AffordGrasp: Cross-Modal Diffusion for Affordance-Aware Grasp Synthesis¶
Conference: CVPR 2026
arXiv: 2603.08021
Code: Project Page
Area: 3D Vision / Hand-Object Interaction
Keywords: Grasp Synthesis, Affordance, Cross-Modal Diffusion, Hand-Object Interaction, Semantic Instructions
TL;DR¶
AffordGrasp presents a diffusion-based cross-modal framework that synthesizes physically feasible and semantically consistent human hand grasp poses from text instructions and object point clouds. By leveraging affordance-guided latent space diffusion and a Distribution Adjustment Module (DAM), it significantly outperforms existing methods across four benchmarks.
Background & Motivation¶
Background: Semantic grasp generation aims to synthesize hand poses that interact with objects based on user instructions, serving as a critical capability for AR/VR and embodied intelligence.
Limitations of Prior Work: - A significant modality gap exists between 3D geometry and natural language, making fine-grained geometry-semantic alignment (e.g., distinguishing "grasp the handle" from "grasp the rim") difficult through direct fusion. - Existing diffusion pipelines lack explicit spatial and semantic constraints, often resulting in physically implausible or semantically inconsistent grasps.
Key Challenge: How to ensure that synthesized grasp poses precisely correspond to the interaction intent described by linguistic instructions while maintaining physical feasibility?

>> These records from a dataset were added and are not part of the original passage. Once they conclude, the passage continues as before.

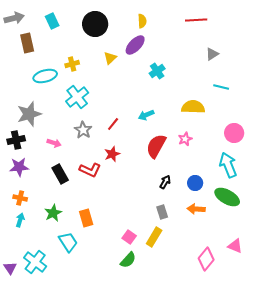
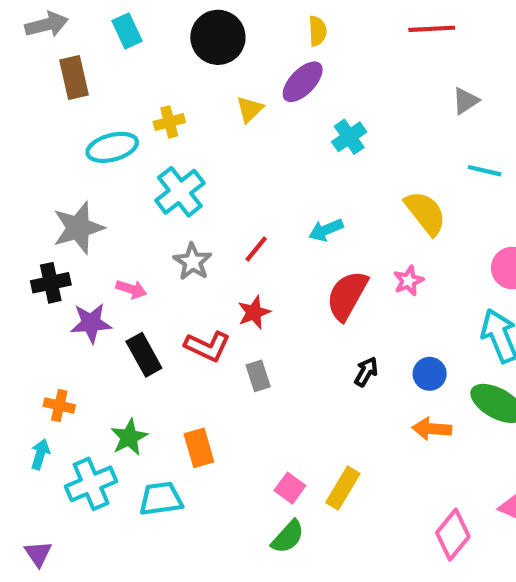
yellow semicircle: (193, 107) -> (425, 213), turned 50
purple star: (19, 167) -> (91, 323), moved
gray rectangle: (162, 212) -> (258, 376), moved
cyan arrow: (20, 220) -> (40, 454), moved
cyan trapezoid: (68, 242) -> (161, 499), turned -65
cyan cross: (35, 262) -> (91, 484), moved, turned 30

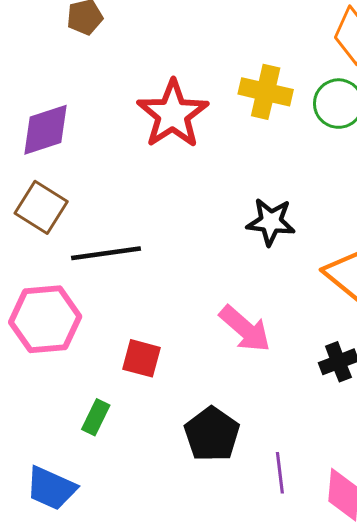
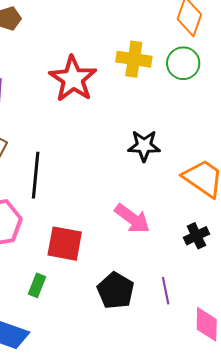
black line: (106, 253) -> (36, 175), turned -72
red square: (142, 358) -> (65, 244), size x1.4
purple line: (280, 473) -> (166, 291), moved

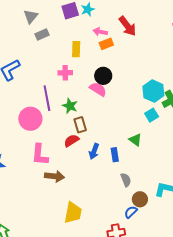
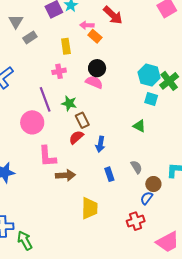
orange rectangle: (106, 44) -> (95, 36), turned 72
cyan square: (152, 115) -> (151, 99), turned -32
blue rectangle: (115, 155) -> (109, 174), moved

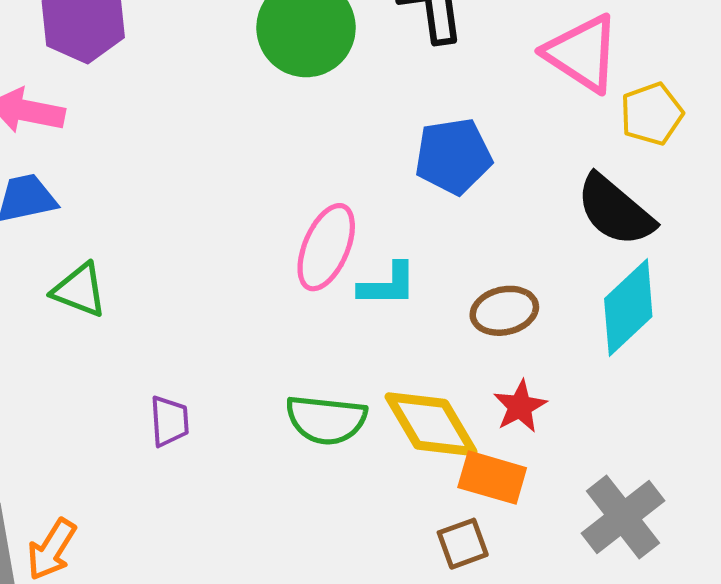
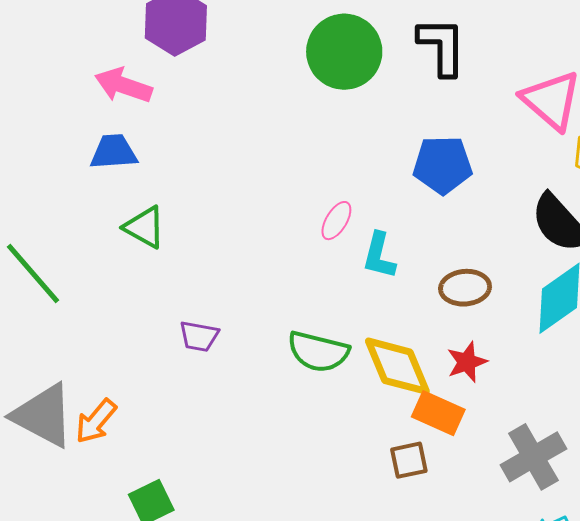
pink ellipse: (326, 247) -> (336, 221), size x0.6
cyan L-shape: (388, 285) -> (379, 256), turned 96
purple trapezoid: (169, 421) -> (199, 336), turned 96

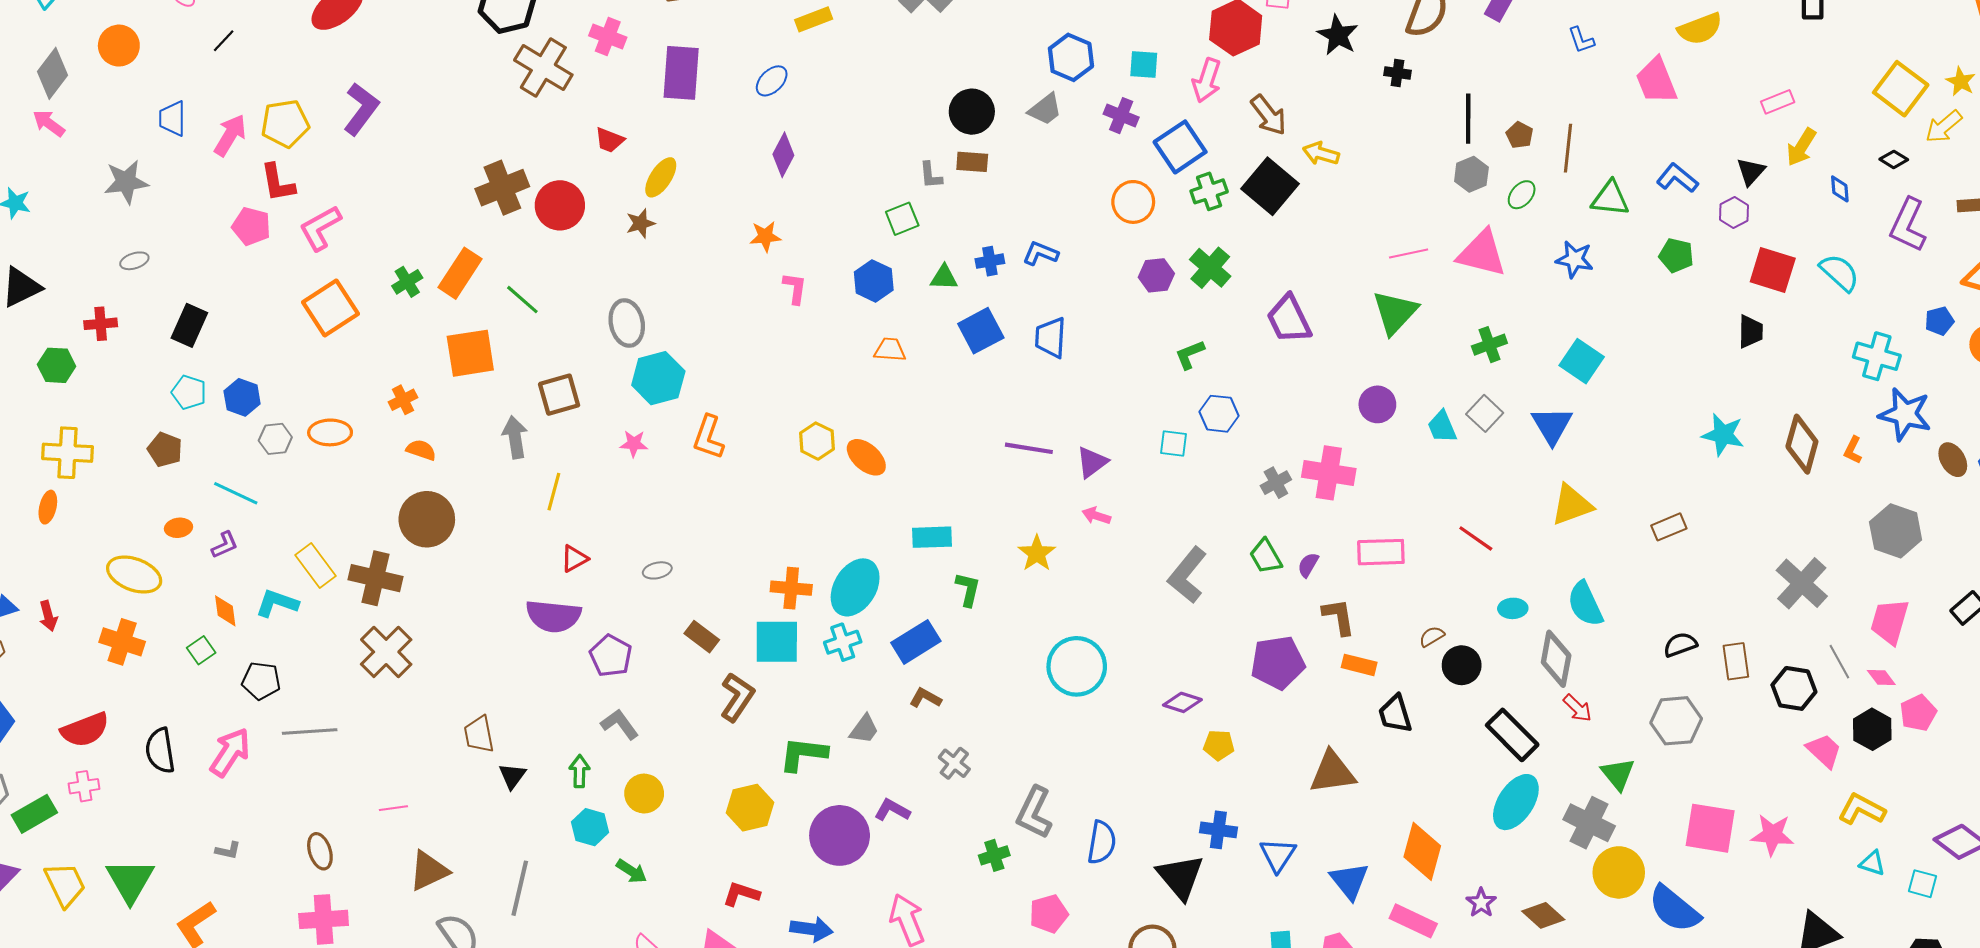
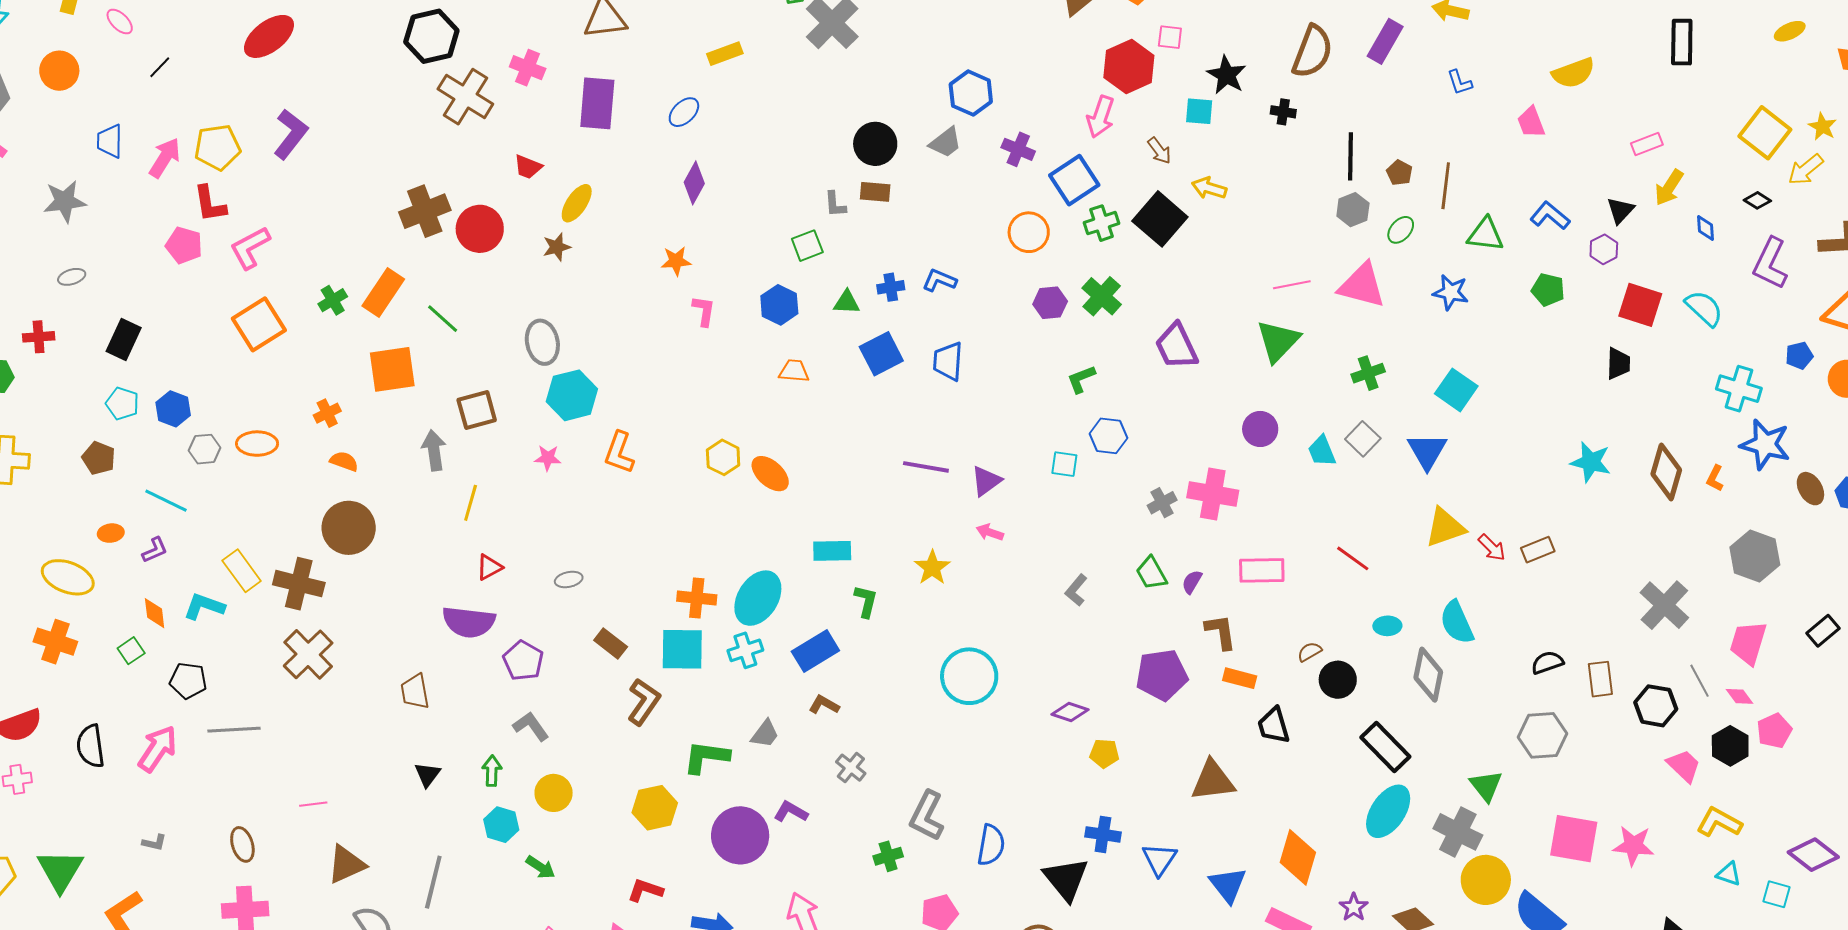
cyan square: (1144, 64) -> (1199, 111), moved
pink trapezoid: (1656, 81) -> (1531, 122), size x0.7
brown arrow: (1269, 115) -> (1159, 151), size x0.7
gray L-shape: (1187, 575) -> (1076, 590), size x0.6
red arrow: (1577, 708) -> (1492, 548), moved
brown trapezoid: (479, 734) -> (415, 692), moved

Key Insight: This paper introduces object affordance as a cross-modal bridge to connect linguistic semantics with 3D geometry via affordance regions, supplemented by a Distribution Adjustment Module to enforce physical and semantic consistency post-sampling.
Core Idea: Affordance-driven latent space diffusion + Distribution Adjustment Module = Physical feasibility + Semantic precision.
Method¶
Overall Architecture¶
This paper addresses instruction-driven object grasping: given an object point cloud and a text instruction (e.g., "hold the mug by the handle"), the goal is to generate a human hand pose that avoids interpenetration and occupies the correct semantic area. The challenge lies in the modality gap between 3D geometry and natural language; forcing both into a standard diffusion model often leads to inaccurate positioning or mesh penetration.
The approach of AffordGrasp is to decompose this gap into two stages: an Affordance Generator first extracts "where to grasp" from the language into an affordance probability map \(P_a\) on the object surface. Subsequently, a cross-modal latent diffusion model performs conditional generation on hand pose latent codes, conditioned on text, object geometry, and affordance features \(f = \{f_I, f_{pg}, f_{pa}\}\). Finally, a Distribution Adjustment Module (DAM) performs lightweight refinement on the sampled latent codes to rectify contact and semantic misalignments before decoding into a hand mesh \(h_m\) via a MANO layer.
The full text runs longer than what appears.